Eighteen months ago, NAO nervously uploaded her first song to SoundCloud from her bedroom. In collaboration with fellow Brit, A.K. Paul, “So Good” found a cozy spot on the World Wide Web. But NAO, who was initially unsure of how the song would be received, decided to turn off her phone in an attempt to avoid any and all notifications of what the masses might think. While she went about her day and found some down time in between a rehearsal, she caved in, turned on her phone, and what she only dreamed of happening actually occurred. “So Good” tallied over 50,000 plays during its debut, was named hottest record that same night by Zane Lowe on BBC Radio One, garnered a thumbs up from Disclosure on their Facebook page, and 2.8 million spins later, Nao is currently on a sold out tour in her native U.K. while she preps the release of her untitled album, set to drop this summer.

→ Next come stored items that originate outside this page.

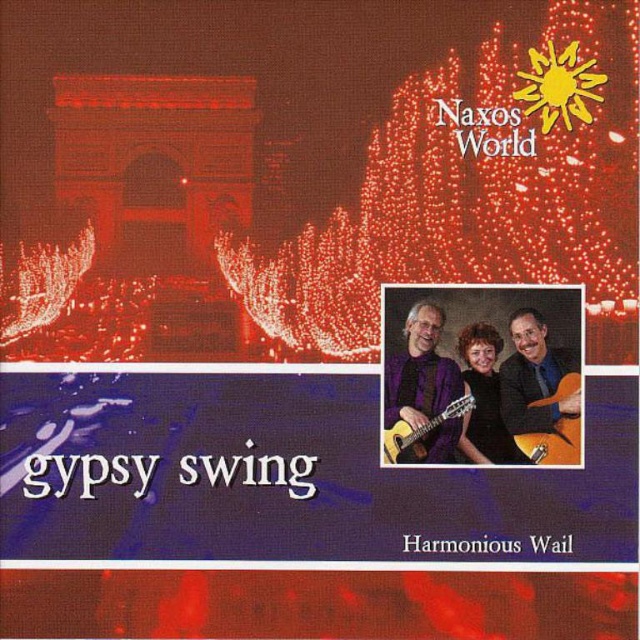 You are designing a music album cover and need to place both the purple fabric guitar at center and the light brown wooden guitar at center on the cover. Based on their sizes, which guitar should you place on the left side to ensure they fit well together?

The purple fabric guitar at center is thinner than the light brown wooden guitar at center, so placing the thinner purple fabric guitar at center on the left side would allow both guitars to fit well together on the album cover. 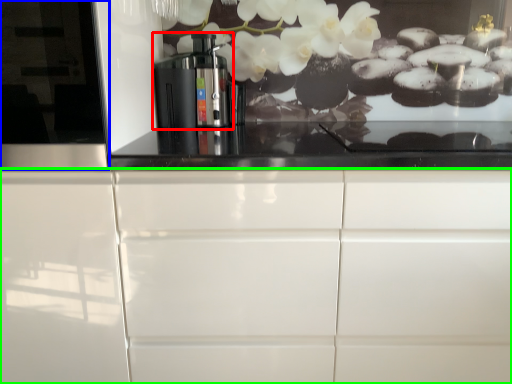 Question: Which is nearer to the home appliance (highlighted by a red box)? glass door (highlighted by a blue box) or cabinetry (highlighted by a green box).

Choices:
 (A) glass door
 (B) cabinetry

Answer: (A) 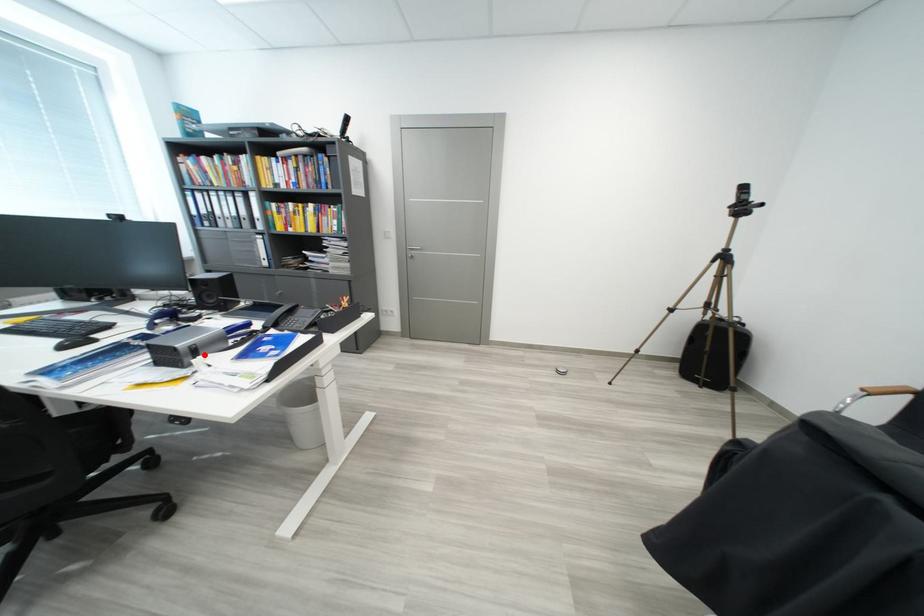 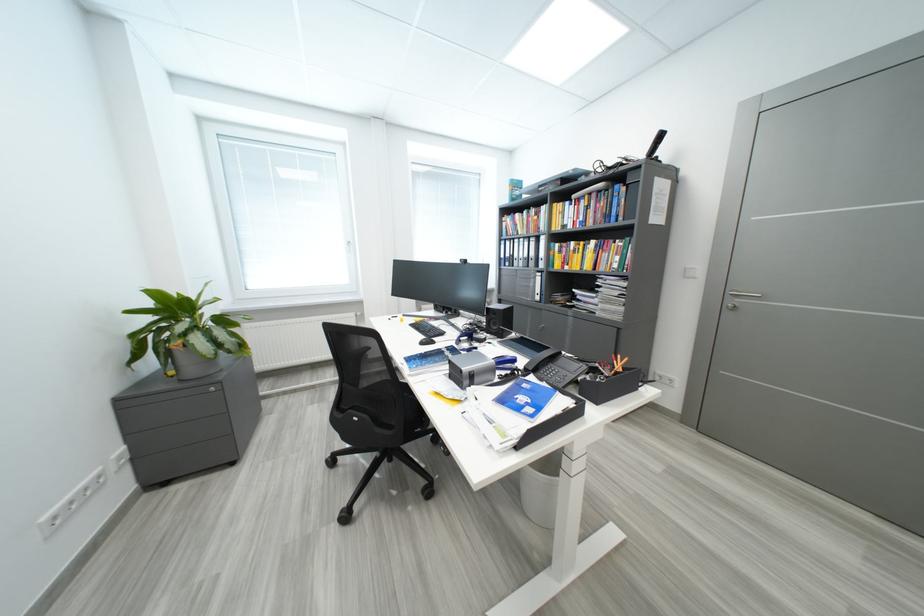 The point at the highlighted location is marked in the first image. Where is the corresponding point in the second image?

(481, 381) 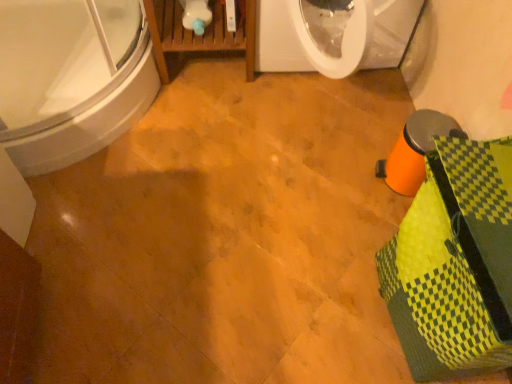 Question: Is yellow-green woven basket at lower right to the right of white glossy bathtub at upper left from the viewer's perspective?

Choices:
 (A) no
 (B) yes

Answer: (B)

Question: Can you confirm if yellow-green woven basket at lower right is taller than white glossy bathtub at upper left?

Choices:
 (A) yes
 (B) no

Answer: (A)

Question: Considering the relative positions of yellow-green woven basket at lower right and white glossy bathtub at upper left in the image provided, is yellow-green woven basket at lower right in front of white glossy bathtub at upper left?

Choices:
 (A) no
 (B) yes

Answer: (B)

Question: Does yellow-green woven basket at lower right have a larger size compared to white glossy bathtub at upper left?

Choices:
 (A) yes
 (B) no

Answer: (B)

Question: From the image's perspective, is yellow-green woven basket at lower right located above white glossy bathtub at upper left?

Choices:
 (A) yes
 (B) no

Answer: (B)

Question: Considering the relative positions of yellow-green woven basket at lower right and white glossy bathtub at upper left in the image provided, is yellow-green woven basket at lower right behind white glossy bathtub at upper left?

Choices:
 (A) no
 (B) yes

Answer: (A)

Question: Considering the relative positions of white glossy bathtub at upper left and yellow-green woven basket at lower right in the image provided, is white glossy bathtub at upper left to the left of yellow-green woven basket at lower right from the viewer's perspective?

Choices:
 (A) yes
 (B) no

Answer: (A)

Question: Is white glossy bathtub at upper left turned away from yellow-green woven basket at lower right?

Choices:
 (A) yes
 (B) no

Answer: (B)

Question: From the image's perspective, does white glossy bathtub at upper left appear lower than yellow-green woven basket at lower right?

Choices:
 (A) yes
 (B) no

Answer: (B)

Question: Is white glossy bathtub at upper left beside yellow-green woven basket at lower right?

Choices:
 (A) no
 (B) yes

Answer: (A)

Question: Does white glossy bathtub at upper left have a lesser height compared to yellow-green woven basket at lower right?

Choices:
 (A) no
 (B) yes

Answer: (B)

Question: Considering the relative sizes of white glossy bathtub at upper left and yellow-green woven basket at lower right in the image provided, is white glossy bathtub at upper left wider than yellow-green woven basket at lower right?

Choices:
 (A) no
 (B) yes

Answer: (B)

Question: Would you say yellow-green woven basket at lower right is inside or outside white glossy bathtub at upper left?

Choices:
 (A) outside
 (B) inside

Answer: (A) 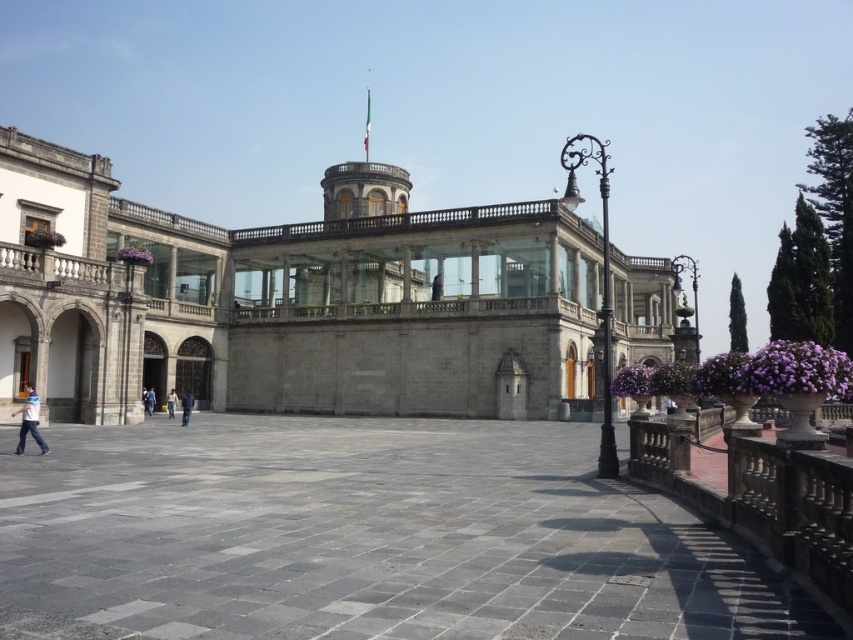 Question: Does gray stone courtyard at center appear under blue jeans at center?

Choices:
 (A) no
 (B) yes

Answer: (B)

Question: Which point is farther from the camera taking this photo?

Choices:
 (A) (148, 413)
 (B) (173, 397)
 (C) (408, 284)

Answer: (C)

Question: Is gray stone courtyard at center wider than light blue jeans at lower left?

Choices:
 (A) yes
 (B) no

Answer: (A)

Question: Which object is positioned closest to the light blue jeans at lower left?

Choices:
 (A) blue jeans at center
 (B) gray stone building at center
 (C) blue fabric jacket at lower left
 (D) gray stone courtyard at center

Answer: (D)

Question: Does light blue jeans at lower left have a lesser width compared to light blue jeans at center?

Choices:
 (A) yes
 (B) no

Answer: (B)

Question: Which of the following is the farthest from the observer?

Choices:
 (A) (364, 291)
 (B) (349, 529)
 (C) (20, 448)

Answer: (A) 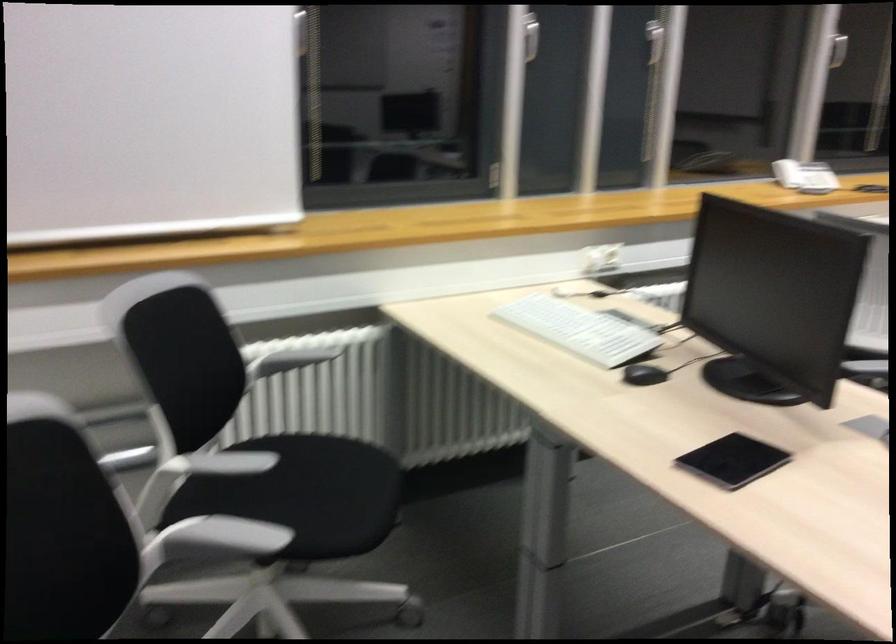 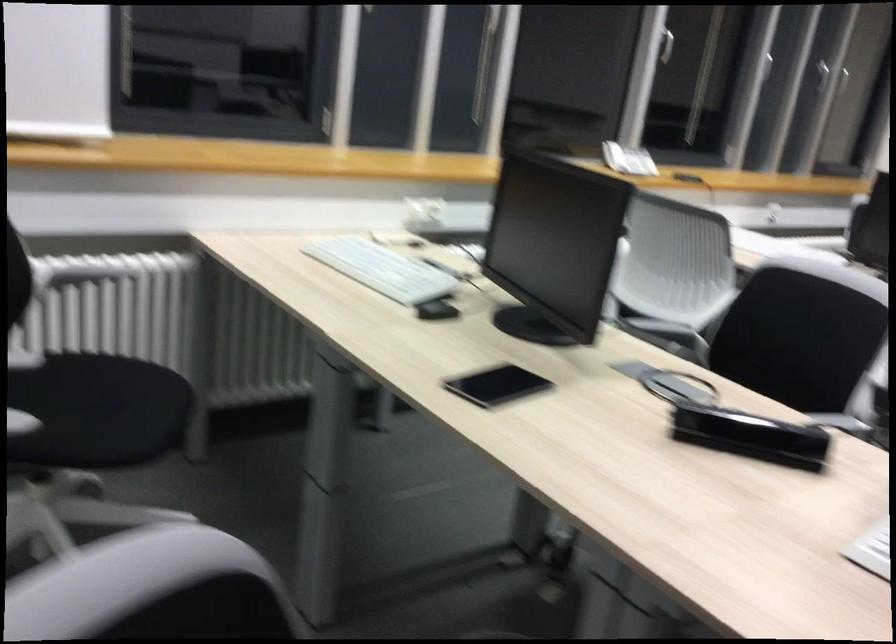 The point at (640,357) is marked in the first image. Where is the corresponding point in the second image?

(435, 297) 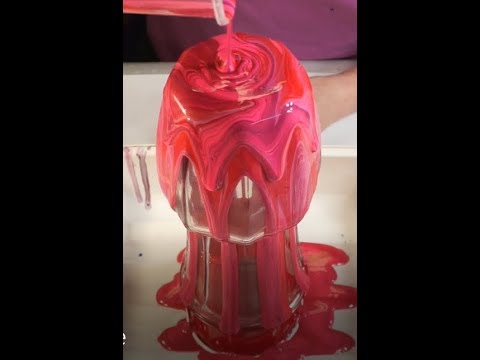 The height and width of the screenshot is (360, 480). Find the location of `cup`. cup is located at coordinates (211, 13). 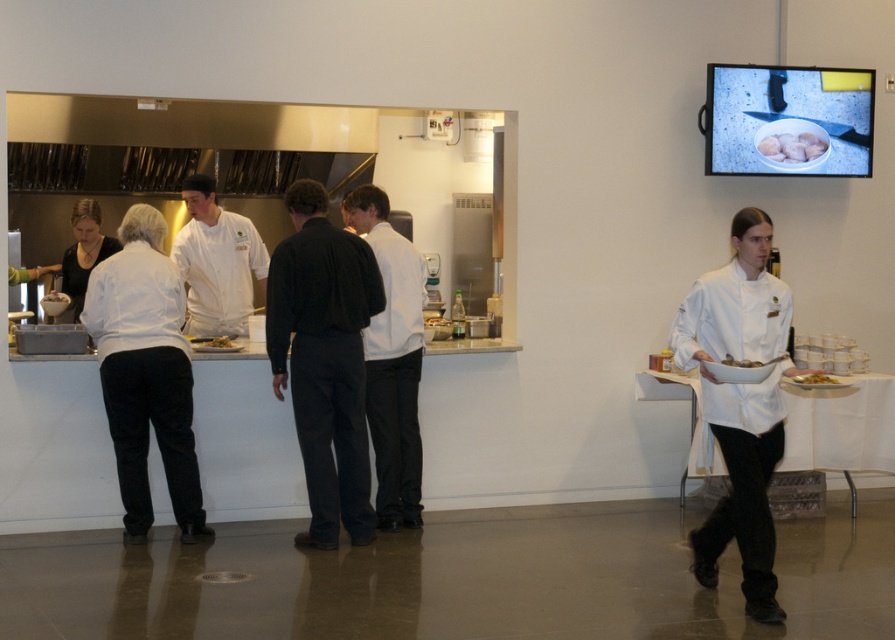 Can you confirm if white matte uniform at right is wider than matte white plate at center?

Yes.

Describe the element at coordinates (739, 404) in the screenshot. The width and height of the screenshot is (895, 640). I see `white matte uniform at right` at that location.

Does point (743, 589) come closer to viewer compared to point (54, 300)?

Yes, point (743, 589) is in front of point (54, 300).

Identify the location of white matte uniform at right. This screenshot has height=640, width=895. (x=739, y=404).

Looking at this image, does white glossy bowl at right have a smaller size compared to matte white plate at center?

Correct, white glossy bowl at right occupies less space than matte white plate at center.

Does point (727, 356) come closer to viewer compared to point (48, 292)?

Yes, it is in front of point (48, 292).

Where is `white glossy bowl at right`? white glossy bowl at right is located at coordinates (740, 362).

Is point (766, 138) closer to viewer compared to point (833, 376)?

No, it is not.

Which is behind, point (765, 145) or point (834, 385)?

The point (765, 145) is more distant.

Identify the location of white glossy chicken at upper right. (791, 147). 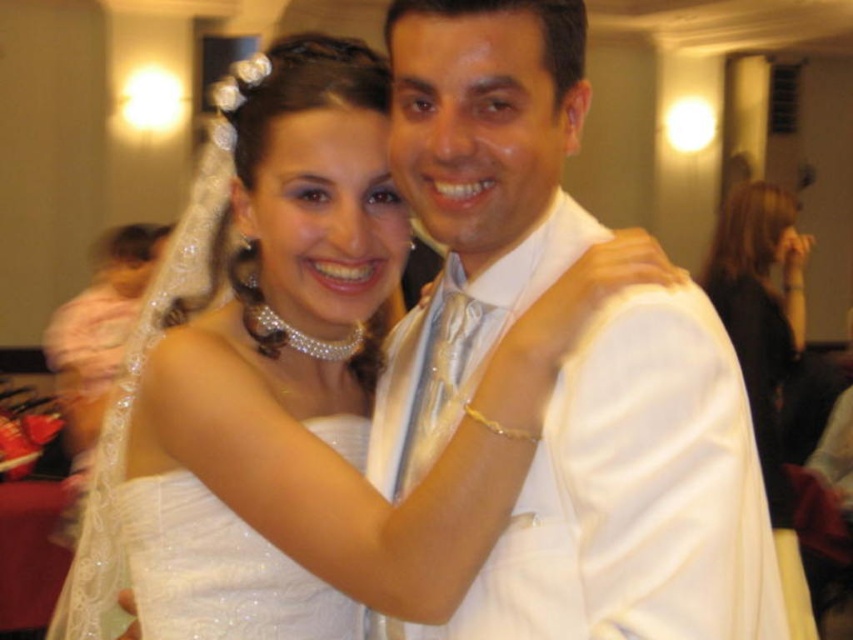 You are a photographer standing at point (747, 604). The bride and groom are in front of you. Can you fit both of them in your camera frame if your camera has a 1.0 meter field of view?

The bride and groom are 1.05 meters apart, so they are slightly further apart than the camera field of view of 1.0 meter. Therefore, you cannot fit both of them in the camera frame.

In the image of the wedding scene, the bride is wearing a white satin dress at center and the groom has a white satin shirt at center. From the perspective of someone facing the couple, which item is positioned to the left?

The white satin dress at center is to the left of the white satin shirt at center. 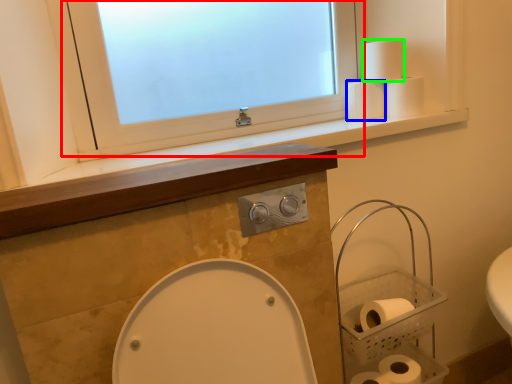 Question: Estimate the real-world distances between objects in this image. Which object is closer to window (highlighted by a red box), toilet paper (highlighted by a blue box) or toilet paper (highlighted by a green box)?

Choices:
 (A) toilet paper
 (B) toilet paper

Answer: (A) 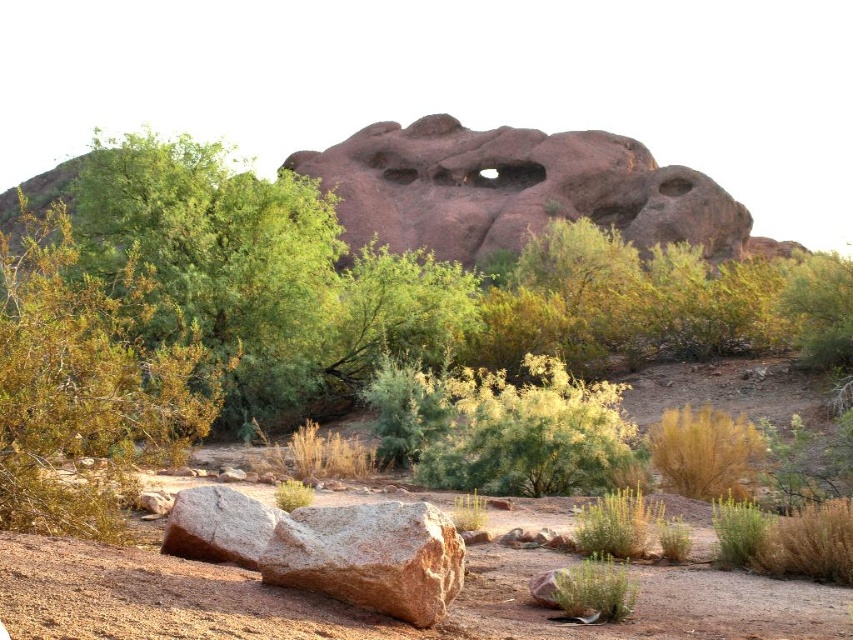 You are standing at the center of the desert scene. There is a green leafy bush at left located at point (x=86, y=384). If you want to walk directly towards the green leafy bush at left, which direction should you head?

The green leafy bush at left is located at point (x=86, y=384), so you should head towards the left direction to reach it.

You are a geologist examining the desert landscape. You need to determine which object, the rusty brown rock at center or the brown rough boulder at lower left, would be more suitable for testing erosion patterns. Based on their sizes, which one might you choose and why?

The rusty brown rock at center is larger in size than the brown rough boulder at lower left, so the rusty brown rock at center would be more suitable for testing erosion patterns as its larger size provides more surface area and material to analyze. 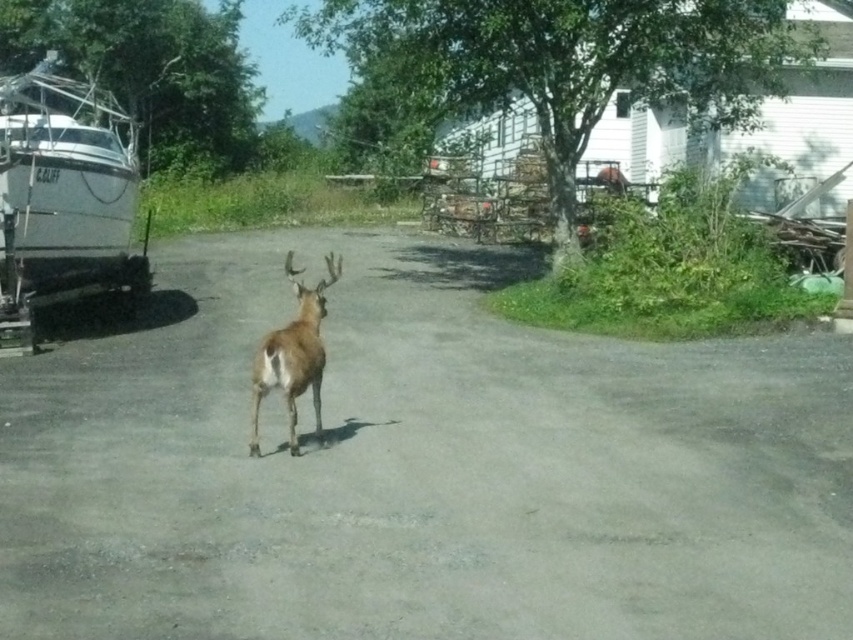 Based on the photo, you are standing at the boat parked on the trailer to the left of the image. You want to walk to the white house partially obscured by trees and foliage. Which direction should you head relative to the gray asphalt driveway at center?

You should head towards the gray asphalt driveway at center since it is located at point (421, 467), which is closer to the direction of the white house compared to your current position at the boat on the left. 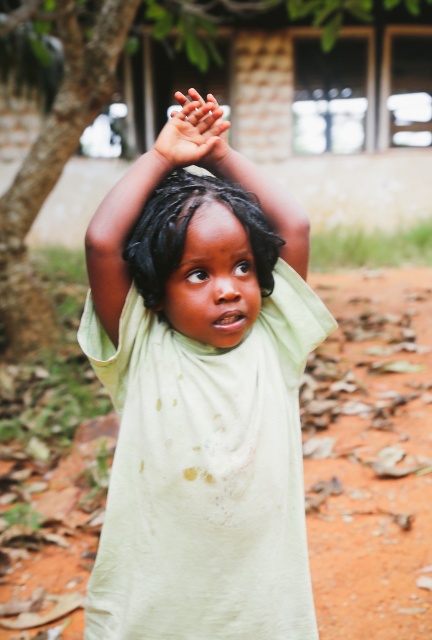 Question: Which point appears farthest from the camera in this image?

Choices:
 (A) (212, 140)
 (B) (15, 346)

Answer: (B)

Question: Estimate the real-world distances between objects in this image. Which object is closer to the black curly hair at center?

Choices:
 (A) green leafy tree at upper left
 (B) light green fabric at center

Answer: (B)

Question: Can you confirm if light green fabric at center is wider than black curly hair at center?

Choices:
 (A) no
 (B) yes

Answer: (B)

Question: Is green leafy tree at upper left bigger than black curly hair at center?

Choices:
 (A) yes
 (B) no

Answer: (A)

Question: Does light green fabric at center have a lesser width compared to green leafy tree at upper left?

Choices:
 (A) yes
 (B) no

Answer: (A)

Question: Which object is closer to the camera taking this photo?

Choices:
 (A) smooth skin hands at upper center
 (B) black curly hair at center
 (C) green leafy tree at upper left
 (D) light green fabric at center

Answer: (A)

For the East London native, going along with the natural flow of things has brought her critical-acclaim and a budding fan base. With two sonically challenging EPs under her belt (So Good, February 15), NAO—her real name, Néo, means gift in Ghanaian—unwraps her layered vocals within every melody, instantly gripping you with her distinct soprano chords (“Apple Cherry”), but also clasps your eardrums with her stirring contralto range (“Good Girl”). The rising singer has produced those two bodies of work over the last 18 months, and said the journey has been rewarding, but not as gratifying as having a one-on-one lesson on honing her songwriting skills. When it comes to penning her absorbed lyrics, NAO sticks by her motto, “first thought, best thought,” adding that “there’s no right or wrong answer when it comes to writing music.”

Using her current EP February 15 as an example, NAO said she’s finally reached the point in her career where not only has she found her voice between the lines, but she’s ready to embrace that discovery without any fear or doubt. “I finally felt like I knew what it was that I wanted to say musically and what sound I wanted to create sonically,” she says over the phone from her temporary Cali quarters. “Hopefully the album will be an embodiment of that, almost like a conclusion to this journey that I’ve had over the last 18 months.” NAO actually has been on this sonic trip since the age of 11, penning her first song to the tune of a built-in instrumental on a keyboard under the name “Everything For You.” Growing up in a Jamaican and Aruban household, NAO, who studied vocal jazz for four years at the Guildhall School of Music & Drama, was exposed to a melting pot of music, thanks in part to her siblings who played R&B heavy hitters like Brandy, SWV to hip-hop’s revered lyricists like Nas, Missy Elliott, and Mobb Deep. For her own personal collection, NAO sought out hits from Prince, Donny Hathaway, and Michael Jackson. “I was quite old school actually in songs,” she says reflectively. “It was really an amazing mixing bowl of music and I feel like those are the ingredients now that I use to make my own music.”

There’s no textbook way to describe the East London native’s sound, and that’s a good thing. The non-ability to pinpoint which genre her music falls under allows you to soak in the melodies for what they are: a compilation of foot-tapping, head-swaying, feel-it-in-your-bones music infused with sounds reminiscent of ‘90s R&B. The 28-year-old artist manages to instill just a little bit of that era of music, but still stays true to her own personality without mimicking that period, saying, “It’s just a little nod to it, but it’s new age enough for it to be new and fresh.” She attests that statement to her birthplace and the burgeoning producers and fellow musicians who’re inventing a new sound across the pond. “In London or the U.K. at the moment there’s this really amazing movement of producers and musicians sonically pushing the boundary. We’re really making interesting sounds that aren’t conventional to pop music or normal song structures,” she says. “We’re just being experimental and that’s catching on around the U.K. I feel like I’m a part of that, and production-wise I can take some interesting corners.”

NAO joined forces with Disclosure in 2015, penning her featured song “Superego” for the dynamic duo’s sophomore album Caracal. If you missed the chance to be exposed to Nao’s voice then, you might’ve received a second opportunity to Shazam a mysterious track for Samsung’s Galaxy Note5 commercial. NAO’s multi-instrumental song “Zillionaire” was selected by the company to serve as the groovy melody behind their device, an occurrence that NAO said came as a surprise to her. “I didn’t really know what impact it would have,” she reveals. The 30-second short hit stateside first, and instantly NAO received more than a handful of tweets from people sharing their elation of finding her music. “I didn’t realize how powerful music and advertising, or having your music on a film or just a TV program, how important that is for discovery,” she says. “So many people have now discovered me through a Samsung advert, and now I’m really happy about it. Before I said, ‘Yeah it’s cool,’ but now I’m like, ‘Actually this is a really special thing.’

With a jazz background allowing NAO to push the boundaries and explore other genres within the aforementioned music category, the soft-spoken singer is ready to make noise within the industry. ”It’s really nice to watch the music grow and spread to new people,” she says. “I’m looking forward to the future.”